Sunday, April 13, 2008

Ravings from Leisa-Land

Or and Immodest Proposal for dealing with the debt crisis.

There is no question that "all of us are in this" whether we made a choice to be or not. Also, it is a zero sum game--so let's spread the pain first to those who were original parties and not have predatory capital swoop in and scoop off the cream and leave the taxpayers with the sour stuff.

So here's my proposal--admittedly roughly hewn. I was inspired by NG's comments--as I was crafting a response to certain of his points, I thought of this. While not terribly well thought out, (I don't have the background to think more on it and produce a better result), I do think that there are some meaningful nuggets here.

The underlying premise, which might be totally ludicrous, is that by aggregating more, you will spread the losses out among more folks who directly participated in the issuance of, purchase of, or speculation in these securities.

  • Create some transparency and have some trustworthy place where every frickin swap and the related sellers and buyers is recorded;
  • Round up all the underlying debt that these swaps are based on and catalogue it;
  • Find some meaningful way by some credible third party (I'd like to see a group comprised of investment bank advisor(s) NOT involved in this stuff, public accounting firm(s); SEC and Treasury among others) to create some sort of to create homogeneous pools of the underlying debt--not by issuer, but rather by risk profile. (Perhaps cold fusion would be easier).

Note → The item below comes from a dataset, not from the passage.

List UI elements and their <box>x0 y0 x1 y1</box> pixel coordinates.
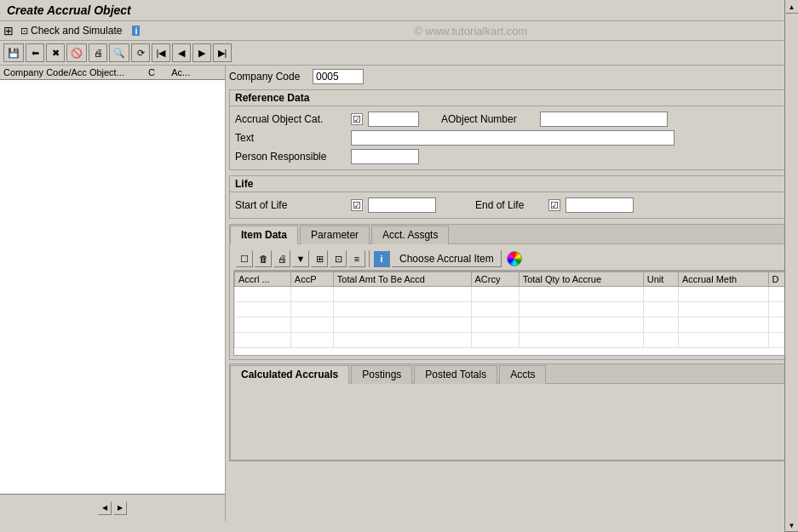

Assign interest rate (a haircut can be taken here too).
  • Unitize each homogenous pool of debt (bond holders will also be homogenized, and they'll get units in a broader collateral pool--the goal is that the larger collateral pool is of better quality. Let's say all BBB mortgage backed securities are combined and throw them into a single pool regardless of issuer. Original unit value is par based on the current outstanding principle. The pool will be unitized on a monthly or quarterly basis based on the current value of expected future cash flows. Naturally maturity dates will have to be taken into consideration. The difference between par and the PV will be kept in loss reserve tied to each homogeneous pool.
  • All bond holders of discrete securitizations will receive a new securitization of collateral from the appropriate homogeneous risk pool. Again, interest rates may be adjusted if needed. (Hey, they caused this problem too by not paying up for risk).
  • Recalibrate swaps based on the value of the underlying risk pool. (This is very fuzzy to me).
  • Issuers of debt within the pool will pay a monthly fee based on the original principle. Such fee will pay for administrative oversight as well as fund a loss reserve based on some model!; They were initiators of this, they should pay a fee to resolve this.
  • Bond holders receive principle and interest payments relative to PV of their portion of their units. Bond holders will end up with an instrument that in re-secured by receive principal payments adjusted for the current expectation of the loan loss reserve. If it is 87%, then their principle payments when due will be adjusted accordingly. IF future performance is better, they can get a better payout. In no event will previously paid principle be adjusted downward. (Which means, the administrators better have good PV discounting models).
  • For all investment banks that both underwrote and sold this debt in addition to betting against it: take the fees from underwriting, issuing etc PLUS their gains on betting against this crap that they were issuing and net it against their losses. Consider levying a reserve pool tax against the difference and put that in as part of funding the loan loss pool.
Meaningful role of the government:

  • Provide appropriately minimal, but meaningful underwriting to loss reserves to provide some stability by removing large uncertainties;
  • Ensure that there is a fair means of loan workouts that do not provide perpetrators of fraud to gain.

3 comments:

Anonymous said...

I like it. Would like to add removal of naked short selling.

William B

russell1200 said...

These securities are extremely complicated. It would take 5 years to untangle it all, and by then most of the damage would have been done.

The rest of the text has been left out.